● **What the task requires**: Report all lines from the entries below in which "defnyddio" appears.

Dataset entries
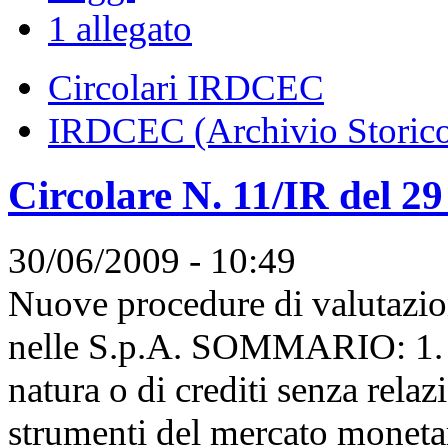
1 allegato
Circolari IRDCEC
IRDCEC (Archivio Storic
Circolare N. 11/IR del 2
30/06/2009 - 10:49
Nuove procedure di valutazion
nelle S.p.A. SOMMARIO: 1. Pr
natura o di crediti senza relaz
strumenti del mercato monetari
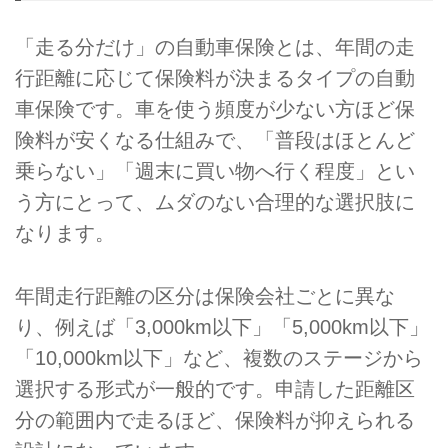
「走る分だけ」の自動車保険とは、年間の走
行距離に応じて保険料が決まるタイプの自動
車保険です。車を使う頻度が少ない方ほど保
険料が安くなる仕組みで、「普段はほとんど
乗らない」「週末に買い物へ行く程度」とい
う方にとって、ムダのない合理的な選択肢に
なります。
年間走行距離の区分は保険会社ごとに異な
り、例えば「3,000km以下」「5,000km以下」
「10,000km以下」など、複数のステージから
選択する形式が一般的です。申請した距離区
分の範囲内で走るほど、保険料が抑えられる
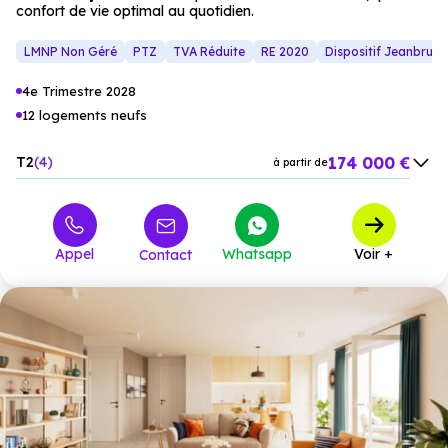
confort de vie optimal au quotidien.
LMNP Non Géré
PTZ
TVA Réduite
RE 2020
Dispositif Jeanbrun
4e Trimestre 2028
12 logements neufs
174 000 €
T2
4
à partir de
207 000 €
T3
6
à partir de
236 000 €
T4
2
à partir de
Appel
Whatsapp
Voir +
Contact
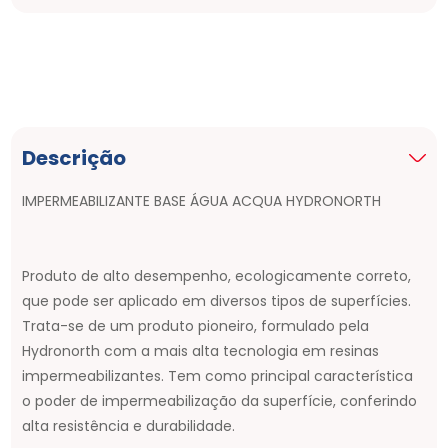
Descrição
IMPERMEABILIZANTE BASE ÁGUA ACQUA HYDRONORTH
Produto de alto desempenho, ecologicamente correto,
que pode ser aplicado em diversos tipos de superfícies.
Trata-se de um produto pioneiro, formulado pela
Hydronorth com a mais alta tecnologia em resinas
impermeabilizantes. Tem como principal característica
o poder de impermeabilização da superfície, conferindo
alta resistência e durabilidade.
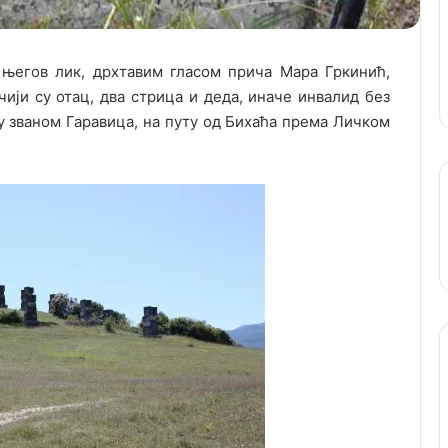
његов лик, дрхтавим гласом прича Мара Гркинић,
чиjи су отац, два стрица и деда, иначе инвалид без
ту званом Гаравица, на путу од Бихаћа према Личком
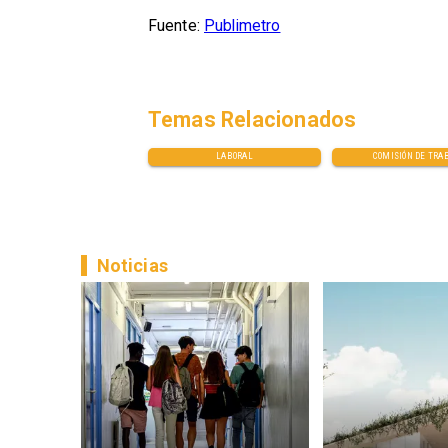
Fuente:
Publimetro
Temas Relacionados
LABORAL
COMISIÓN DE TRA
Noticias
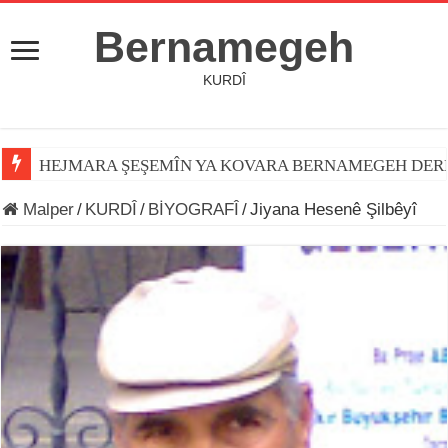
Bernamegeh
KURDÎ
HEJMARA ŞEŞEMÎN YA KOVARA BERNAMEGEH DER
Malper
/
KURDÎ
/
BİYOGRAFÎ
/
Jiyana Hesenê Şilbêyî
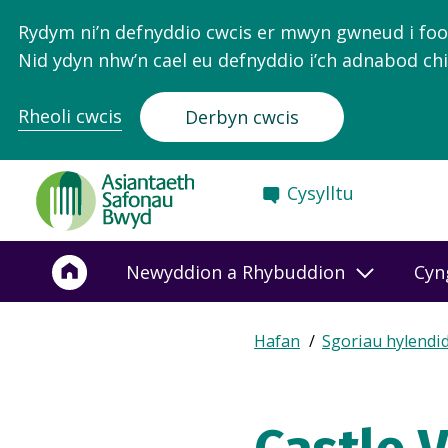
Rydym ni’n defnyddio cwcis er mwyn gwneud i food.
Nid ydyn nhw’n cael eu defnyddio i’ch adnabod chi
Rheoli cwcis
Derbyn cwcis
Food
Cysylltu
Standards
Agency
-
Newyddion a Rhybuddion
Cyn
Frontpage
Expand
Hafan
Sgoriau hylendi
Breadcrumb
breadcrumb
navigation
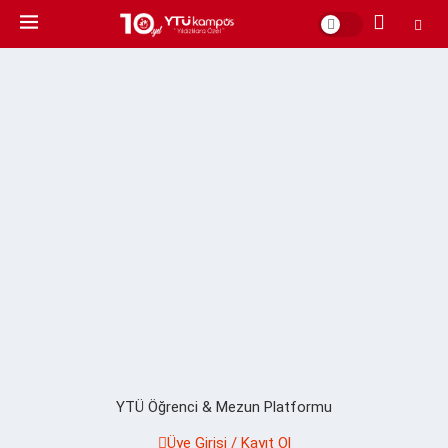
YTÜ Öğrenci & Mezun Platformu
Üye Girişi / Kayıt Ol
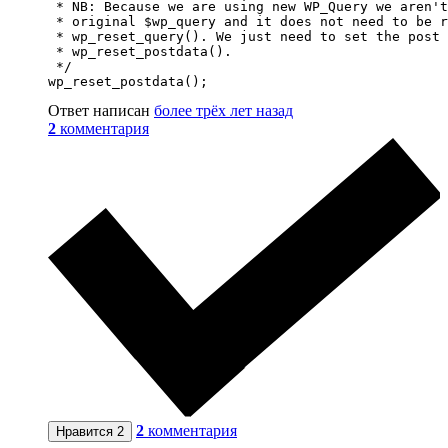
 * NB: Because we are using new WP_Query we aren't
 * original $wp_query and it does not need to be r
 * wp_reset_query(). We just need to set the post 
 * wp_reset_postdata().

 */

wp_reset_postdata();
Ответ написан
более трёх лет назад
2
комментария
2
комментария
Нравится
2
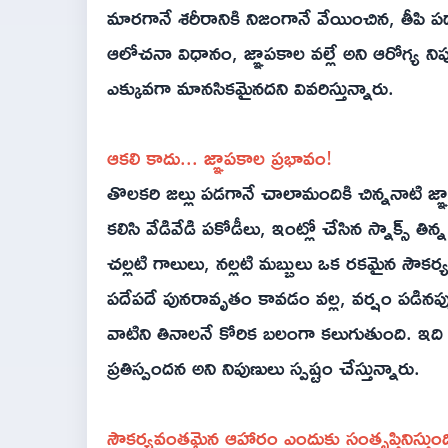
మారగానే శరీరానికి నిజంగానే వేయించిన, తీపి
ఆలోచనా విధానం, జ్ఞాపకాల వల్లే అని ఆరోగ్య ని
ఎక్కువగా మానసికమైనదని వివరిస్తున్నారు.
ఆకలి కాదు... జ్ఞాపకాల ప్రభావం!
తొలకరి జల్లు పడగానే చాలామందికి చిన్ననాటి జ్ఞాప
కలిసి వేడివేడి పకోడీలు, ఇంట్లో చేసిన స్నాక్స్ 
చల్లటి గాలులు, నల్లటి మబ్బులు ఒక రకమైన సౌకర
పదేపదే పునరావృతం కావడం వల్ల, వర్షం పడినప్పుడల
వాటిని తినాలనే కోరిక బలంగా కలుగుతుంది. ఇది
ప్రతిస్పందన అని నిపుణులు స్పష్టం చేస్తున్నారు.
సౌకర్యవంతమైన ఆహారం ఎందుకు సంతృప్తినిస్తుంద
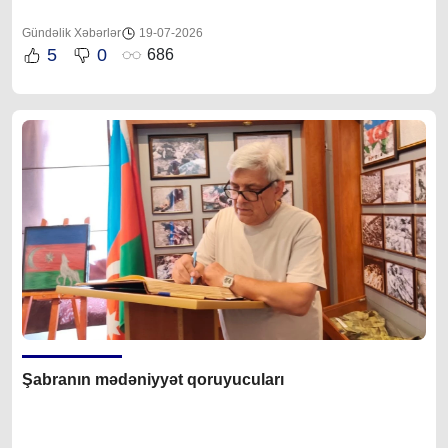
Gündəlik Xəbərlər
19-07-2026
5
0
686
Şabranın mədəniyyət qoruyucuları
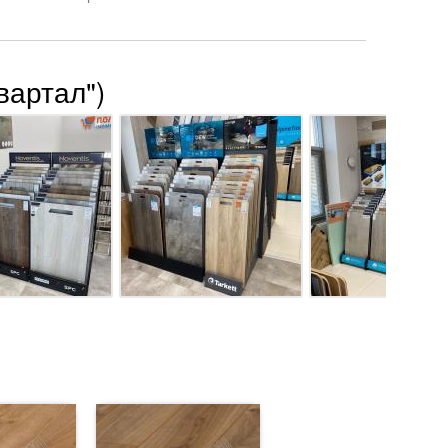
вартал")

● **Exercise solution**:
Rydym ni’n defnyddio cwcis er mwyn gwneud i food.
Nid ydyn nhw’n cael eu defnyddio i’ch adnabod chi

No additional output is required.